By Stella Soon
Photographs by Jenn Seah and Stella Soon unless otherwise stated
Kowen Ko (柯智棠)’s raspy, soulful vocals. Hello Nico’s throbbing rock tunes. And Waa Wei (魏如萱)’s hit songs that roused everyone to a head-bobbing, torchlight-waving crowd.
Those were the highlights of Calling in::music (呼叫好 in::樂), a Mandarin indie pop music showcase held at Singapore’s Esplanade Annexe Studio on 9 and 10 June.
A first-time collaboration between Singapore’s in::music and Taiwan’s Calling Music Festival, the two-night showcase saw eight Singaporean and Taiwanese musicians take to the stage for an hour each.

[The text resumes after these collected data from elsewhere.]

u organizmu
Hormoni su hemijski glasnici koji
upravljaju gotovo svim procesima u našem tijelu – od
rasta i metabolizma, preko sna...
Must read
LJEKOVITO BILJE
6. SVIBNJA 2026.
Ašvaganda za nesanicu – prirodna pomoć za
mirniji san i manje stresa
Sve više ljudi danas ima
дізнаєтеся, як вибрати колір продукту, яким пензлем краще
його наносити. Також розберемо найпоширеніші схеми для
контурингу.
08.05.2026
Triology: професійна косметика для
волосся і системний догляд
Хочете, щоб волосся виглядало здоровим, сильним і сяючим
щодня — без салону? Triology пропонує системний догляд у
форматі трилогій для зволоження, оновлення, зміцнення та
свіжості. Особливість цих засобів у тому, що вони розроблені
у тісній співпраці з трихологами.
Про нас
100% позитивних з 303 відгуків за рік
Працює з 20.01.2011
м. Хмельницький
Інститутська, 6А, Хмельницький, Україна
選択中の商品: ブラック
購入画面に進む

Day 1 – Kowen Ko, Hello Nico, Boon Hui Lu, Zooey Wonder
Kowen Ko (柯智棠)
Leading the night’s performances was Kowen Ko (柯智棠). The 28-year-old’s husky, soulful voice rang out tunes to crowd favourite songs and his new jams alike.
But while the Taiwanese singer-songwriter’s popular tracks, like “If You Still Wander 你不真的想流浪” and “It Was May”, were met with loud cheers from the enthusiastic audience, it was songs on his new album that got me excited. Look out for “Man Without A Mission” when it drops next month!
Zooey Wonder (黃玠瑋)
The Taiwanese musician’s first time in Singapore, Zooey Wonder (黃玠瑋) brought her folktronica and ambient influences to life with the synthesizer and electronic drum.

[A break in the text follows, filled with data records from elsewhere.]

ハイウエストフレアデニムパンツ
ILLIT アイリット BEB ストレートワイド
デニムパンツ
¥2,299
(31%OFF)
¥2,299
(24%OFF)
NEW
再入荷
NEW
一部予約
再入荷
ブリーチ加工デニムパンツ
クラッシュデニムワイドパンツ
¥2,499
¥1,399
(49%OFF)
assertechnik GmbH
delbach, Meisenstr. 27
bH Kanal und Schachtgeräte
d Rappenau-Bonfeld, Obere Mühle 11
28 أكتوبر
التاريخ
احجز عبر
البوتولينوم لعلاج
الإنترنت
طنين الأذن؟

Sometimes backed up by a band; other times taking to the stage solo, her unique musical style rang resonant through the studio for all to hear.
Boon Hui Lu (文慧如)
Between sharing the stories behind her self-written songs and wowing the audience with her dreamy, ethereal voice, Singaporean Boon Hui Lu (文慧如) hyped up the crowd with her lovable personality.

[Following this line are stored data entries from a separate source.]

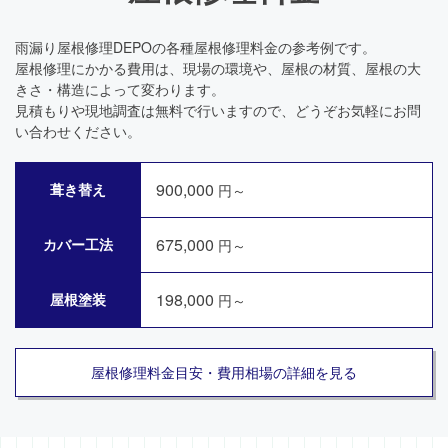
雨漏り屋根修理DEPOの各種屋根修理料金の参考例です。
屋根修理にかかる費用は、現場の環境や、屋根の材質、屋根の大
きさ・構造によって変わります。
見積もりや現地調査は無料で行いますので、どうぞお気軽にお問
い合わせください。
900,000
葺き替え
円～
675,000
カバー工法
円～
198,000
屋根塗装
円～
屋根修理料金目安・費用相場の詳細を見る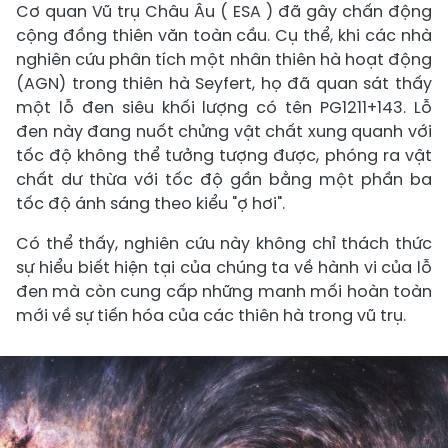
Cơ quan Vũ trụ Châu Âu ( ESA ) đã gây chấn động
cộng đồng thiên văn toàn cầu. Cụ thể, khi các nhà
nghiên cứu phân tích một nhân thiên hà hoạt động
(AGN) trong thiên hà Seyfert, họ đã quan sát thấy
một lỗ đen siêu khối lượng có tên PG1211+143. Lỗ
đen này đang nuốt chửng vật chất xung quanh với
tốc độ không thể tưởng tượng được, phóng ra vật
chất dư thừa với tốc độ gần bằng một phần ba
tốc độ ánh sáng theo kiểu "ợ hơi".
Có thể thấy, nghiên cứu này không chỉ thách thức
sự hiểu biết hiện tại của chúng ta về hành vi của lỗ
đen mà còn cung cấp những manh mối hoàn toàn
mới về sự tiến hóa của các thiên hà trong vũ trụ.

And if her name sounds familiar, she’s the musical brain behind Hebe Tien’s hit songs “Your Body Speaks 身體都知道” and “Every Day Is A Miracle 人間煙火”. Moving between notes smoothly, the 24-year-old jammed to those familiar songs, alongside some unreleased self-written tunes. At points, her voice reminded me of Hebe’s – sweet and soft.
This was the act everyone was waiting for. Despite technical difficulties, Hello Nico’s entrance was greeted with rousing cheers and handphones eager to capture every moment.
Throbbing drumbeats, sick electric guitar riffs and vocalist Yu-Ting Chan (詹宇庭)’s expressive dancing aside, the 4-man band got everyone on their feet, heads bobbing away to the beat. Some describe their musical style as alternative rock; I’d describe it as catchy and rave-worthy. Their energy and unique style truly blew me away.
Day 2 – Waa Wei, Coconuts!, Ruth Kueo, Ling Kai
Ruth Kueo (魏妙如)
The 27-year-old Singaporean with a sweet, soothing voice, Ruth Kueo (魏妙如) crooned to both upbeat and slower love ballads. Her popular jams, like “Strange Love 奇奇怪怪” and “Without You 當我們不在一起”, were given airtime. And so were tunes that were making their way to public ears for the first time, such as “The Loneliness of Krafla 克拉夫拉的寂寞”.
Besides music, the well-travelled girl also shared stories from her globetrotting experiences in Iceland that gave everyone a more intimate peek into her life.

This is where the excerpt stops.